Um novo estudo analisou dados médicos de pacientes que eram fumadores na altura em que sofreram lesões em regiões específicas do cérebro, constatando que algumas levaram ao desaparecimento do vício.
No estudo, publicado recentemente na Nature Medicine, os investigadores relataram que essas lesões ocorreram em diferentes partes do cérebro, mas que todas se caracterizavam por um padrão específico de conetividade que estava associado à redução de outros tipos de dependência.
As perturbações por uso de substâncias são uma das principais causas de morte nos jovens e são consideradas uma crise de saúde pública nos Estados Unidos (EUA). Afetam entre 8 a 10% da população adulta e os tratamentos existentes são inadequados e ineficazes.
Este facto conduz à necessidade de novas terapias. Uma das alternativas consideradas é a modulação das regiões cerebrais associadas ao vício.
“Comecei a investigar as perturbações da dependência há mais de uma década, quando estava a fazer o meu doutoramento”, disse Juho Joutsa, professor na Universidade de Turku, um dos autores do estudo.
“Incomoda-me que, embora saibamos tanto sobre os mecanismos neurobiológicos da dependência, não tenhamos sido capazes de descobrir como tratar estas perturbações ou mesmo que áreas do cérebro visar com o tratamento. Com esta nova abordagem, fomos finalmente capazes de abordar essa questão”, indicou.
As novas abordagens terapêuticas incluem vários tipos de estimulação cerebral e intervenções cirúrgicas em regiões-alvo do cérebro. Contudo, para intervenções deste género, as região cerebrais responsáveis pela dependência têm que ser conhecidas com precisão. E, para já, não é esse o caso.
Um caminho possível reside no estudo de pacientes com lesões cerebrais já existentes e identificação daqueles nos quais a dependência desapareceu após esses incidentes.
Até agora, os avanços na tecnologia possibilitaram ligar as lesões a diferentes regiões cerebrais e efetuar, assim, mudanças na conectividade cerebral, utilizando um mapa designado por “human connectome”.
Esta tecnologia foi utilizada por Joutsa e pelos colegas para identificar lesões cerebrais que resultaram no desaparecimento do vício. Examinaram neuroimagens e outros dados de dois grupos de pacientes, um da Universidade de Iowa e outro da Universidade de Rochester, para identificar os fumadores ativos na altura da lesão cerebral, mas que deixaram de fumar logo após o incidente.
Destes, incluíram no estudo apenas os pacientes cuja localização do dano cerebral era clara.
Os investigadores traçaram a localização das lesões e transferiram informações sobre esses locais para um atlas do cérebro humano. De seguida, usaram um método denominado mapeamento da rede de lesões (LNM) para investigar a conetividade funcional entre a localização de cada lesão e todos os outros pontos do cérebro.
Para verificar a validade dos seus resultados, utilizaram dois mapas de conetividade cerebral – um com 126 fumadores atuais e outro com 1.000 voluntários saudáveis.
Os investigadores criaram um modelo matemático para relacionar a conetividade cerebral no ponto da lesão com o resultado – deixar ou não de fumar.
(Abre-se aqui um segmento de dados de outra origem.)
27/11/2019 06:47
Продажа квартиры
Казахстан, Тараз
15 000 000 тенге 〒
Reconstruíram os danos no trato de matéria branca do cérebro com base na localização da lesão e estimaram as associações entre a conetividade cerebral funcional e estrutural.
“O nosso estudo identificou a rede cerebral que gere a remissão da dependência, fornecendo alvos diretamente testáveis para futuros ensaios de tratamento”, disse Joutsa à PsyPost. “Esperamos que esta linha conduza a novas terapias orientadas para a toxicodependência”.
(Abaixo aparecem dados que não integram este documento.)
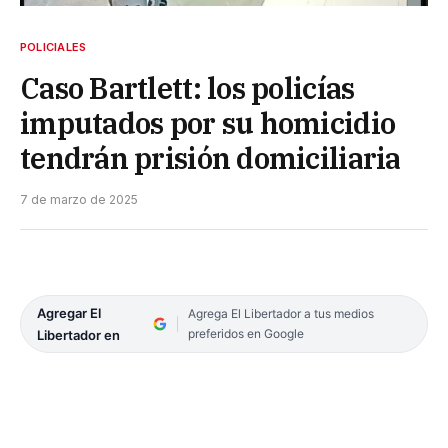
POLICIALES
Caso Bartlett: los policías
imputados por su homicidio
tendrán prisión domiciliaria
7 de marzo de 2025
Agregar El
Agrega El Libertador a tus medios
preferidos en Google
Libertador en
Os resultados mostraram que as lesões cerebrais que perturbavam o vício de fumar ocorreram em muitas partes diferentes do cérebro, mas todas foram caraterizadas por um padrão específico de conectividade.
“Esse padrão envolve conetividade positiva ao córtex dorsal cingulado, córtex pré-frontal lateral e ínsula e conetividade negativa ao córtex pré-frontal medial e temporal”, escreveram os investigadores. Esse circuito de ligação neural foi também associado à redução do risco de dependência de álcool e outras dependências.
“Os locais que melhor corresponderam ao perfil de conetividade para a remissão da dependência foram o giro paracedular, o opérculo frontal esquerdo e o córtex fronto-polar medial”, indicaram os investigadores.
Este estudo, continuaram, dá um importante contributo para novas de tratamento. Alertaram, contudo, que este incidiu sobre o tabagismo, podendo não se aplicar à dependência de outras substâncias.
“Agora que identificámos a rede, ainda precisamos descobrir qual é a melhor forma de a alterar e também validar a eficácia de um tratamento direcionado”, algo que deverá ser realizado num “estudo controlado”, referiu Joutsa.